I had more trouble than I thought with the cut nails. I had to experiment with the pilot drill size, finally settled on 3/16" drill diameter. I also had to grind off about 1/4" from the end of the nail. My mahogany is so hard, that it is difficult to nail.
I also broke a drill bit in the mahogany. I ended up leaving the bit in the box. On subsequent holes, I drilled and retracted in increments to keep the hole clear, and I did not break any more bits.
I bought the nails from Horton Brass. Model N-20 at 1.25 inches long is the smallest size they sell. I think 1" would be a better choice given the board thicknesses and how hard my mahogany is.
I intentionally made the box bottom about 1/4" over-size, so I could use the router flush trim bit to trim the bottom to the exact size of the box:
Routing the Lid Edge
The plan says to use a 1/2" round-over bit. I checked my lid, which is the same thickness as the 9/16" called for in the plan, and 1/2" is too big. I selected a 3/8" round-over bit. It worked fine. I did it in 2 cuts to minimize burn marks. I had some slight burn marks on the end grain, but they hand sanded out easily.
Making the 2 Lid Edge Trim pieces
Per the plan, I made them 9/16" square, and as long as the box. I used a stain can close to the recommended arc, and traced with a pencil. When I tried to cut the arc using the scroll saw, the wood started to burn! Wow, is my mahogany tough stuff. I then tried using my new 3" diameter sanding drum on the drill press, and that method worked fine to put in the arcs. I think the drum paper is about 60 grit, or pretty rough.
Gluing the 2 pieces onto the bottom of the lid:
Making the Decorative Trim Around the Box Bottom
I grabbed a piece of mahogany, eye-balled it, and said to myself, it is long enough to make the 3 trim pieces. I should have measured! When I got the 3 pieces done, I came up about 3/8" short on the main front piece!! I had to start-over with a longer board.
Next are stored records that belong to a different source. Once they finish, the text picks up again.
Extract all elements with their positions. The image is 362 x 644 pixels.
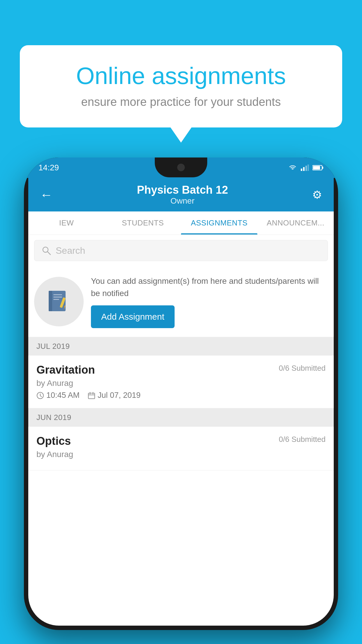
assignment-author-optics: by Anurag	[36, 450, 326, 459]
svg-line-8	[48, 252, 50, 255]
phone-screen: ← Physics Batch 12 Owner ⚙ IEW STUDENTS …	[28, 178, 334, 626]
camera-icon	[177, 164, 185, 171]
assignment-item-optics[interactable]: Optics 0/6 Submitted by Anurag	[28, 427, 334, 470]
calendar-icon	[88, 392, 95, 399]
assignment-submitted-gravitation: 0/6 Submitted	[279, 364, 326, 373]
screen-content: Search	[28, 235, 334, 626]
assignment-row-top: Gravitation 0/6 Submitted	[36, 364, 326, 376]
tabs-bar: IEW STUDENTS ASSIGNMENTS ANNOUNCEM...	[28, 211, 334, 235]
assignment-icon-circle	[34, 277, 84, 326]
gravitation-date: Jul 07, 2019	[98, 391, 140, 400]
tab-iew[interactable]: IEW	[28, 211, 105, 235]
month-header-jul: JUL 2019	[28, 337, 334, 356]
svg-rect-13	[53, 299, 59, 300]
svg-rect-11	[53, 294, 62, 295]
assignment-meta-gravitation: 10:45 AM Jul 07, 2019	[36, 391, 326, 400]
speech-bubble-wrapper: Online assignments ensure more practice …	[20, 45, 342, 143]
month-header-jun: JUN 2019	[28, 408, 334, 427]
settings-button[interactable]: ⚙	[312, 188, 322, 201]
tab-announcements[interactable]: ANNOUNCEM...	[257, 211, 334, 235]
status-icons	[288, 164, 324, 171]
assignment-date-gravitation: Jul 07, 2019	[88, 391, 140, 400]
svg-rect-5	[322, 167, 323, 169]
phone-notch	[155, 158, 207, 177]
tab-students[interactable]: STUDENTS	[105, 211, 181, 235]
search-placeholder: Search	[56, 245, 85, 256]
svg-rect-19	[88, 393, 95, 399]
svg-rect-6	[313, 166, 320, 169]
assignment-author-gravitation: by Anurag	[36, 379, 326, 388]
svg-line-18	[40, 396, 42, 397]
add-assignment-button[interactable]: Add Assignment	[91, 305, 175, 328]
battery-icon	[312, 164, 324, 171]
svg-rect-0	[301, 169, 302, 171]
signal-icon	[301, 164, 309, 171]
assignment-name-gravitation: Gravitation	[36, 364, 95, 376]
search-icon	[42, 246, 51, 255]
speech-bubble: Online assignments ensure more practice …	[20, 45, 342, 127]
assignment-time-gravitation: 10:45 AM	[36, 391, 80, 400]
assignment-item-gravitation[interactable]: Gravitation 0/6 Submitted by Anurag 10:4…	[28, 356, 334, 408]
assignment-name-optics: Optics	[36, 435, 71, 447]
search-bar[interactable]: Search	[34, 240, 328, 261]
speech-bubble-subtitle: ensure more practice for your students	[40, 95, 322, 108]
speech-bubble-tail	[171, 127, 191, 143]
clock-icon	[36, 392, 44, 399]
svg-rect-12	[53, 297, 62, 298]
add-assignment-section: You can add assignment(s) from here and …	[28, 266, 334, 337]
svg-rect-1	[303, 167, 305, 171]
back-button[interactable]: ←	[40, 188, 53, 202]
add-assignment-description: You can add assignment(s) from here and …	[91, 275, 328, 300]
header-title: Physics Batch 12	[137, 184, 228, 196]
status-time: 14:29	[38, 163, 59, 172]
tab-assignments[interactable]: ASSIGNMENTS	[181, 211, 257, 235]
assignment-submitted-optics: 0/6 Submitted	[279, 435, 326, 444]
notebook-icon	[46, 288, 72, 315]
app-header: ← Physics Batch 12 Owner ⚙	[28, 178, 334, 211]
header-subtitle: Owner	[137, 196, 228, 206]
search-container: Search	[28, 235, 334, 266]
add-assignment-content: You can add assignment(s) from here and …	[91, 275, 328, 328]
speech-bubble-title: Online assignments	[40, 63, 322, 89]
phone-frame: 14:29	[24, 158, 338, 630]
assignment-row-top-optics: Optics 0/6 Submitted	[36, 435, 326, 447]
svg-rect-10	[49, 291, 52, 311]
header-title-block: Physics Batch 12 Owner	[137, 184, 228, 206]
svg-rect-2	[305, 166, 307, 171]
wifi-icon	[288, 164, 297, 171]
gravitation-time: 10:45 AM	[46, 391, 80, 400]
svg-rect-3	[307, 164, 309, 171]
The pictures below are of the 1st attempt. On the 2nd attempt, I scaled the trim down from 1.25" tall to 7/8" tall......because it looked better on this smaller box.
I copied the author's technique, in that you take the fancy bit, and gradually raise it up......with the trim board vertical. Then you round-over the edge with the trim board horizontal. The last step is to rip the thin molding from the larger starting piece. My flooring board stock has 2 grooves in the back. I ripped the board at one groove, to leave the full 3/4" thick section needed for the big chest.
I used the old string and 16d nail trick to clamp the trim which I glued and nailed it to the box. I used 1 inch brads. I nipped the end off one brad and used it as the drill bit. You have to aim the angle correctly so you don't come out the bottom of the box (which I did on 1 nail).
Finished Box Except for Hinges, Sanding, Finish
I was going to make 4 turned legs at 1/2 scale of Hannah's box, but decided not to.
This little box really turned out nice. If I had it to do over, I would have selected a better looking front piece. When I started out, I was just practicing my hand-cut dovetail joints, and later I decided to make it into a box. The grain is a little dark on the front piece.
If I using the flooring mahogany for the real larger Hannah's chest, I will have to carefully select which pieces to use, since some pieces have ugly grain. The grain on the lid is gorgeous, for example.
When Installing the hinges, I broke another 1/16" pilot drill bit. With this hard of wood, you have to feed a little ways, then back out, then feed again.
All-in-all, I'm glad I practiced on this box, before building the entire Hannah's chest project.